◆ Directions for this task:
From the data below, return the exact lines starting at the line containing "درخشان -نماینده برترین شرکت تولید کننده جکها" and ending at the line containing "Add to cart", both included, and nothing else.

◆ Available records:
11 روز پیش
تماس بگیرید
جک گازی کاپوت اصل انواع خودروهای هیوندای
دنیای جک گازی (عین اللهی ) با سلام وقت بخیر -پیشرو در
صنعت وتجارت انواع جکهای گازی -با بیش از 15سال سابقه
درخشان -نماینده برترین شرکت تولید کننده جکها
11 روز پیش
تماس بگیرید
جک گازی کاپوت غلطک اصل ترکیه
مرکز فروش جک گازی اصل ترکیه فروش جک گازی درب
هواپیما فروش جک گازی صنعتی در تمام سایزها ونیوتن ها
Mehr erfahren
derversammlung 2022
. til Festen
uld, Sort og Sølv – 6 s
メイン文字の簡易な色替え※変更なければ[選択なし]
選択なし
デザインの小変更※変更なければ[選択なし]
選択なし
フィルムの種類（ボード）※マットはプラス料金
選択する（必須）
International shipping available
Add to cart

...

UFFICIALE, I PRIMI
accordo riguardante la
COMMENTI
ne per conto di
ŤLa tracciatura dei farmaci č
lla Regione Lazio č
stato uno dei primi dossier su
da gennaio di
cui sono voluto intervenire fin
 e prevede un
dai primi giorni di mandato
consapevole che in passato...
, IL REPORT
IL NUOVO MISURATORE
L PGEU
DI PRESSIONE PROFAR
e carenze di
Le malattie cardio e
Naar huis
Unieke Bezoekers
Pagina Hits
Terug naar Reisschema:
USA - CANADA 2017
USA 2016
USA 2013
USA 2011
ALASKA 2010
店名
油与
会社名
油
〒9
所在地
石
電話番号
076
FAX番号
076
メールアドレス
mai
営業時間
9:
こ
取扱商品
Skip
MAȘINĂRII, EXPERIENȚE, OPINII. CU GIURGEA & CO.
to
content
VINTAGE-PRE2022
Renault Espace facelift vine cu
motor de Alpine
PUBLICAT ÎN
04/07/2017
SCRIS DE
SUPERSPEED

◆ Answer section:
درخشان -نماینده برترین شرکت تولید کننده جکها
11 روز پیش
تماس بگیرید
جک گازی کاپوت غلطک اصل ترکیه
مرکز فروش جک گازی اصل ترکیه فروش جک گازی درب
هواپیما فروش جک گازی صنعتی در تمام سایزها ونیوتن ها
Mehr erfahren
derversammlung 2022
. til Festen
uld, Sort og Sølv – 6 s
メイン文字の簡易な色替え※変更なければ[選択なし]
選択なし
デザインの小変更※変更なければ[選択なし]
選択なし
フィルムの種類（ボード）※マットはプラス料金
選択する（必須）
International shipping available
Add to cart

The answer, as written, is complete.